February 20th 2011, 04:28 PM
fizzle45

Abstact Matrix Help! No numbers in matrix :(

$\text{if } a\neq b\neq c\text{ and the equations}$
$ax+a^2y+(a^3+1)=0$
$bx+b^2y+(b^3+1)=0$
$cx+c^2y+(c^3+1)=0$

$\text{are consistent, then prove that }abc=-1.$

I could use some desperately needed help on this one. My first plan of attack was to move all the terms with no variables onto one side. This gives us a system of equations with 3 equations but with only two unknowns,(I think the key is in this detail?) Does this mean that if I take any two equations, the one with a's and b's for example, and find the x and y solution that those two solutions will have to equal another x y solution I obtained from maybe using the equations with just b's and c's?
I have a feeling I'm totally off base. No one in my class has gotten this problem so anything would be helpful thanks.
February 21st 2011, 02:55 AM
Ackbeet

Well, this is a long and complex proof, but it gets the job done, I think.
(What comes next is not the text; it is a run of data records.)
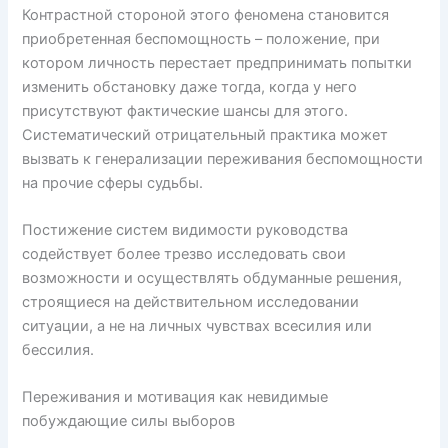
Контрастной стороной этого феномена становится
приобретенная беспомощность – положение, при
котором личность перестает предпринимать попытки
изменить обстановку даже тогда, когда у него
присутствуют фактические шансы для этого.
Систематический отрицательный практика может
вызвать к генерализации переживания беспомощности
на прочие сферы судьбы.
Постижение систем видимости руководства
содействует более трезво исследовать свои
возможности и осуществлять обдуманные решения,
строящиеся на действительном исследовании
ситуации, а не на личных чувствах всесилия или
бессилия.
Переживания и мотивация как невидимые
побуждающие силы выборов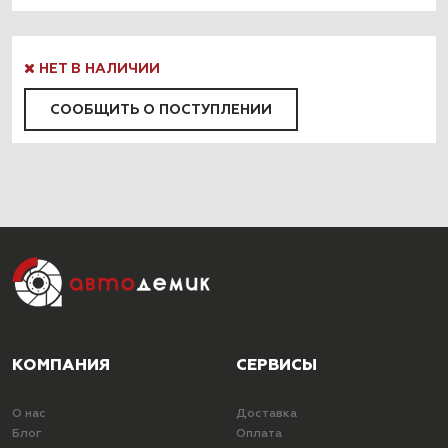
НЕТ В НАЛИЧИИ
СООБЩИТЬ О ПОСТУПЛЕНИИ
КОМПАНИЯ
СЕРВИСЫ
О нас
Доставка
Блог
Оплата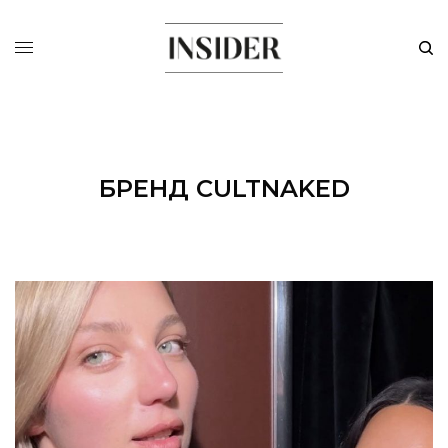
БРЕНД CULTNAKED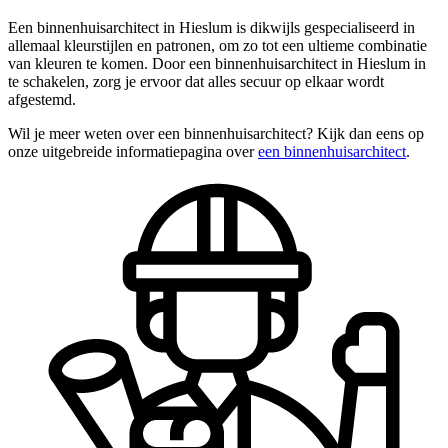
Een binnenhuisarchitect in Hieslum is dikwijls gespecialiseerd in
allemaal kleurstijlen en patronen, om zo tot een ultieme combinatie
van kleuren te komen. Door een binnenhuisarchitect in Hieslum in
te schakelen, zorg je ervoor dat alles secuur op elkaar wordt
afgestemd.
Wil je meer weten over een binnenhuisarchitect? Kijk dan eens op
onze uitgebreide informatiepagina over
een binnenhuisarchitect
.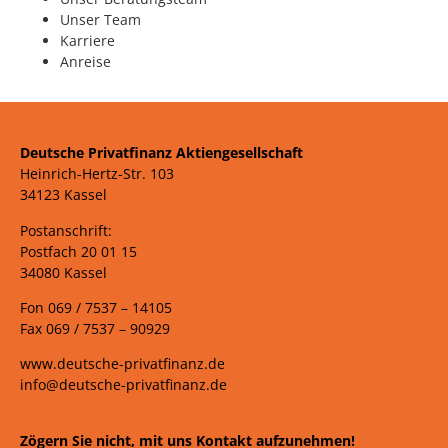
Unser Team
Karriere
Anreise
Deutsche Privatfinanz Aktiengesellschaft
Heinrich-Hertz-Str. 103
34123 Kassel
Postanschrift:
Postfach 20 01 15
34080 Kassel
Fon 069 /
7537 –
14105
Fax 069 /
7537 – 90929
www.deutsche-privatfinanz.de
info@deutsche-privatfinanz.de
Zögern Sie nicht, mit uns Kontakt aufzunehmen!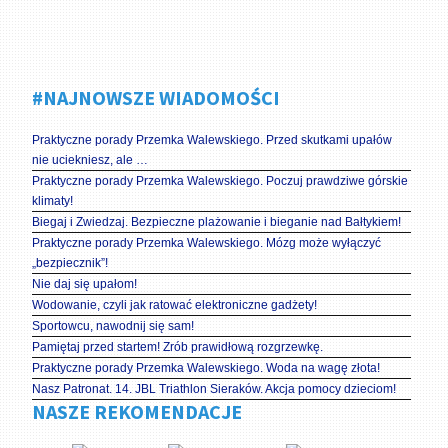
#NAJNOWSZE WIADOMOŚCI
Praktyczne porady Przemka Walewskiego. Przed skutkami upałów
nie uciekniesz, ale …
Praktyczne porady Przemka Walewskiego. Poczuj prawdziwe górskie
klimaty!
Biegaj i Zwiedzaj. Bezpieczne plażowanie i bieganie nad Bałtykiem!
Praktyczne porady Przemka Walewskiego. Mózg może wyłączyć
„bezpiecznik”!
Nie daj się upałom!
Wodowanie, czyli jak ratować elektroniczne gadżety!
Sportowcu, nawodnij się sam!
Pamiętaj przed startem! Zrób prawidłową rozgrzewkę.
Praktyczne porady Przemka Walewskiego. Woda na wagę złota!
Nasz Patronat. 14. JBL Triathlon Sieraków. Akcja pomocy dzieciom!
NASZE REKOMENDACJE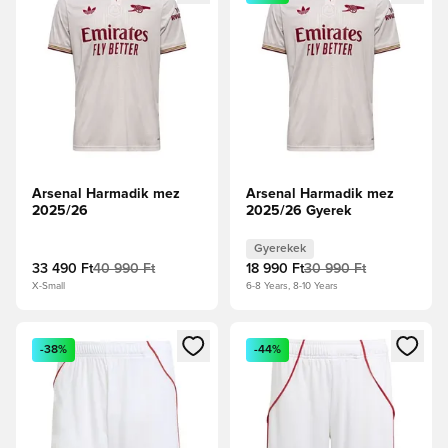
Arsenal Harmadik mez
Arsenal Harmadik mez
2025/26
2025/26 Gyerek
Gyerekek
33 490 Ft
40 990 Ft
18 990 Ft
30 990 Ft
X-Small
6-8 Years, 8-10 Years
Megnyit egy modált a bejelentkezéshez vagy a tagként való 
Megnyit egy modált a bejelent
-38%
-44%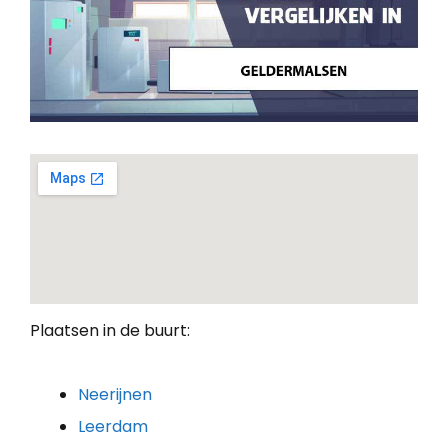
Plaatsen in de buurt:
Neerijnen
Leerdam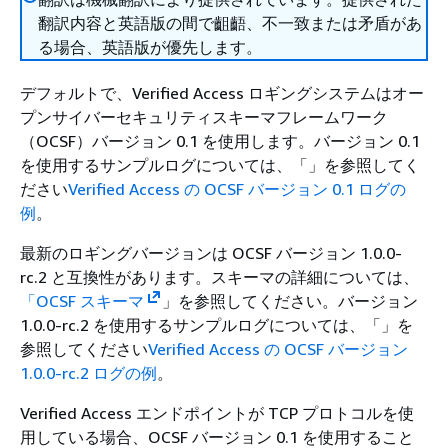
翻訳内容と英語版の間で齟齬、不一致または矛盾があ
る場合、英語版が優先します。
デフォルトで、Verified Access ロギングシステムはオー
プンサイバーセキュリティスキーマフレームワーク
（OCSF）バージョン 0.1 を使用します。バージョン 0.1
を使用するサンプルログについては、「」を参照してく
ださい
Verified Access の OCSF バージョン 0.1 ログの
例
。
最新のロギングバージョンは OCSF バージョン 1.0.0-
rc.2 と互換性があります。スキーマの詳細については、
「OCSF スキーマ
」を参照してください。バージョン
1.0.0-rc.2 を使用するサンプルログについては、「」を
参照してください
Verified Access の OCSF バージョン
1.0.0-rc.2 ログの例
。
Verified Access エンドポイントが TCP プロトコルを使
用している場合、OCSF バージョン 0.1 を使用すること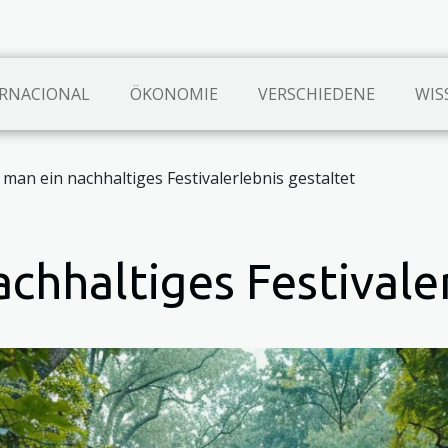
RNACIONAL
ÖKONOMIE
VERSCHIEDENE
WIS
 man ein nachhaltiges Festivalerlebnis gestaltet
chhaltiges Festivale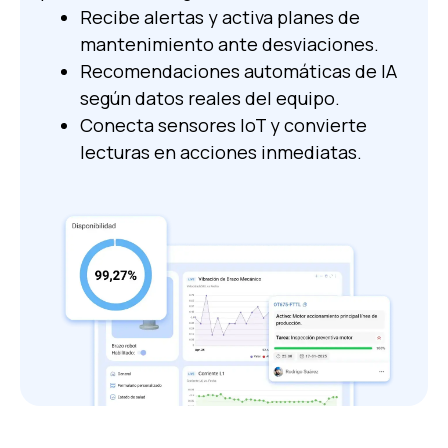
Recibe alertas y activa planes de
mantenimiento ante desviaciones.
Recomendaciones automáticas de IA
según datos reales del equipo.
Conecta sensores IoT y convierte
lecturas en acciones inmediatas.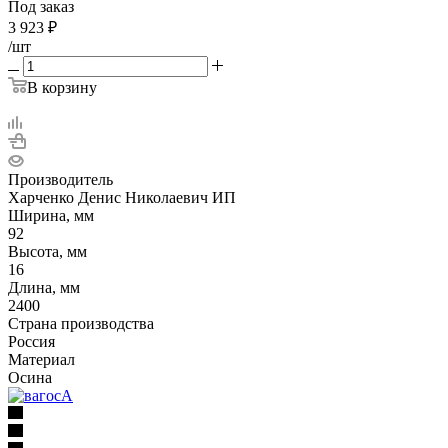
Под заказ
3 923
₽
/шт
В корзину
Производитель
Харченко Денис Николаевич ИП
Ширина, мм
92
Высота, мм
16
Длина, мм
2400
Страна производства
Россия
Материал
Осина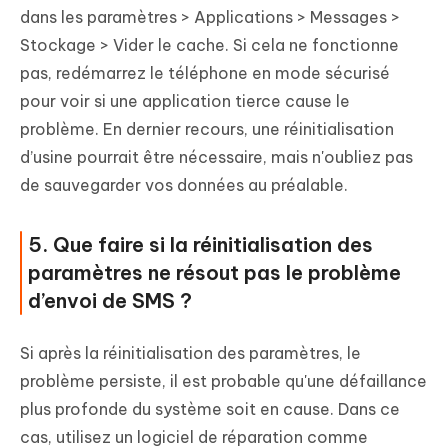
dans les paramètres > Applications > Messages >
Stockage > Vider le cache. Si cela ne fonctionne
pas, redémarrez le téléphone en mode sécurisé
pour voir si une application tierce cause le
problème. En dernier recours, une réinitialisation
d’usine pourrait être nécessaire, mais n'oubliez pas
de sauvegarder vos données au préalable.
5. Que faire si la réinitialisation des
paramètres ne résout pas le problème
d’envoi de SMS ?
Si après la réinitialisation des paramètres, le
problème persiste, il est probable qu'une défaillance
plus profonde du système soit en cause. Dans ce
cas, utilisez un logiciel de réparation comme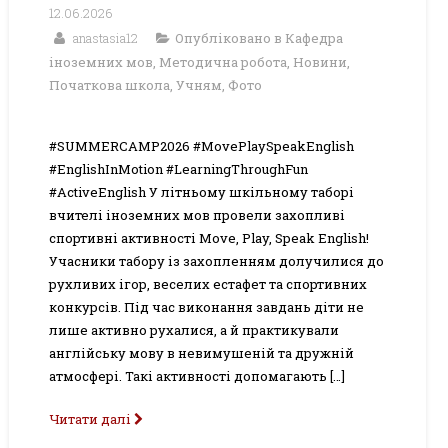
12.06.2026
anastasia12
Опубліковано в
Кафедра
іноземних мов
,
Методична робота
,
Новини
,
Початкова школа
,
Учням
,
Фото
#SUMMERCAMP2026 #MovePlaySpeakEnglish
#EnglishInMotion #LearningThroughFun
#ActiveEnglish У літньому шкільному таборі
вчителі іноземних мов провели захопливі
спортивні активності Move, Play, Speak English!
Учасники табору із захопленням долучилися до
рухливих ігор, веселих естафет та спортивних
конкурсів. Під час виконання завдань діти не
лише активно рухалися, а й практикували
англійську мову в невимушеній та дружній
атмосфері. Такі активності допомагають […]
Читати далі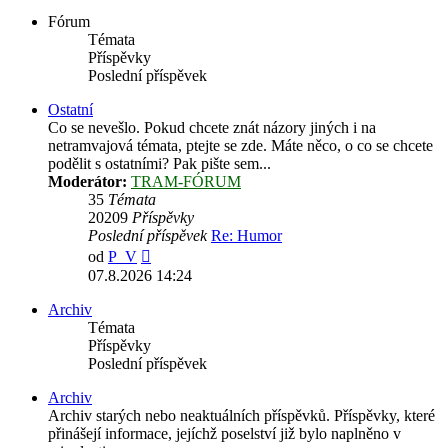
příspěvek
Fórum
Témata
Příspěvky
Poslední příspěvek
Ostatní
Co se nevešlo. Pokud chcete znát názory jiných i na
netramvajová témata, ptejte se zde. Máte něco, o co se chcete
podělit s ostatními? Pak pište sem...
Moderátor:
TRAM-FÓRUM
35
Témata
20209
Příspěvky
Poslední příspěvek
Re: Humor
Zobrazit
od
P_V
poslední
07.8.2026 14:24
příspěvek
Archiv
Témata
Příspěvky
Poslední příspěvek
Archiv
Archiv starých nebo neaktuálních příspěvků. Příspěvky, které
přinášejí informace, jejíchž poselství již bylo naplněno v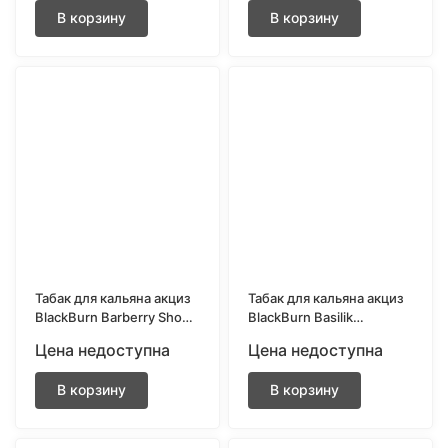
В корзину
В корзину
Табак для кальяна акциз
Табак для кальяна акциз
BlackBurn Barberry Shock
BlackBurn Basilik
(Кислый барбарис) 200
(Базилик) 200 гр.
Цена недоступна
Цена недоступна
гр.
В корзину
В корзину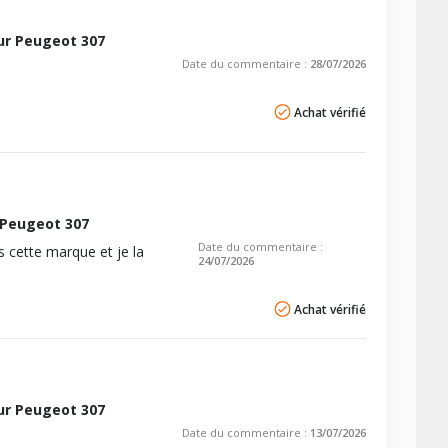
ur Peugeot 307
Date du commentaire :
28/07/2026
Achat vérifié
 Peugeot 307
Date du commentaire :
 cette marque et je la
24/07/2026
Achat vérifié
ur Peugeot 307
Date du commentaire :
13/07/2026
1. Consistency, in your case, means that

$\left|\begin{matrix}a&a^{2}\\ b&b^{2}\end{matrix}\right|=0$ implies $\left|\begin{matrix}a^{2} &-a^{3}-1\\ b^{2} &-b^{3}-1\end{matrix}\right|=0.$ For a justification of this statement, see this thread - all of it.

2. Computing these determinants means you get that

$ab^{2}-a^{2}b=0\quad\Rightarrow\quad -a^{2}b^{3}-a^{2}+b^{2}a^{3}+b^{2}=0.$

3. However, $ab^{2}-a^{2}b=0$ is entirely equivalent to $ab(b-a)=0,$ which is entirely equivalent to $ab=0,$ since $b-a\not=0$ by assumption. Hence, if the "if" part is true, then either a or b is zero.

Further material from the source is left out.